The word digital marketing gets thrown out a lot. We use it interchangeably when speaking about social media targeting, website creation and anything related to advertising on the world wide web, really. As was mentioned in Val’s article: digital marketing, real talk, digital marketing has more to do with marketing in the digital world rather than a new way of marketing all together. Basically, digital marketing is still about advertising, except new channels have emerged.
There are many ways in which we can split the way you navigate through the world of digital marketing. Personally, one of the easier ways to understand it, is to go through the tactics first followed by the channels relating to these tactics. So what are the 3 marketing tactics?
Owned Media: is any web media you OWN. More often than not it id YOUR website. Owned media could also extend to social media pages or blog sites that you have full control of.

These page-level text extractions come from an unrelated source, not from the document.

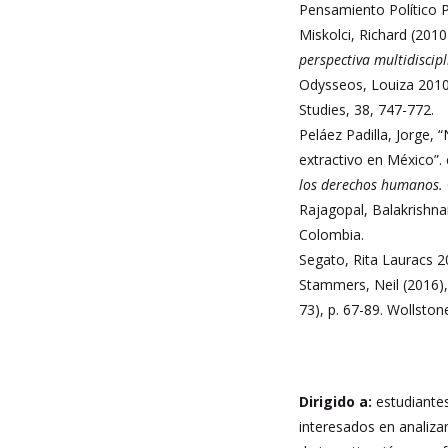
Pensamiento Político P
Miskolci, Richard (201
perspectiva multidiscip
Odysseos, Louiza 2010.
Studies, 38, 747-772.
Peláez Padilla, Jorge,
extractivo en México”.
los derechos humanos.
Rajagopal, Balakrishna
Colombia.
Segato, Rita Lauracs 2
Stammers, Neil (2016),
73), p. 67-89. Wollsto
Dirigido a:
estudiantes
interesados en analizar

- Main benefit: Full control of brand image and content.
- Main downside: Lack of credibility, because its coming from your company
Earned Media: Earned media is essentially the internet’s word of mouth. If your company got any shout outs on Forbes’ article or a key influencer has mentioned/blogged about your product WITHOUT your company paying it – that’s coverage you have EARNED. In non-digital slang, this could simply mean good (or bad) PR.
- Main benefit: Authenticity and credibility, because it’s coming from a third party
- Main downside: Negative coverage. You can’t control what others say about you.
Paid media: anytime a brand pays to leverage a channel, be it paying influencers to talk about your brand or paying to boost a social media post – that’s paid media. Other examples could include: sponsorships, display ads and SEO (paid search).
- Main benefit: Scale and control of content.
- Main downside: Trying to break through the clutter.
All three elements of owned, earned and paid media are essential to ensure effective marketing in the digital world and each have a halo effect on the digital strategy as a whole.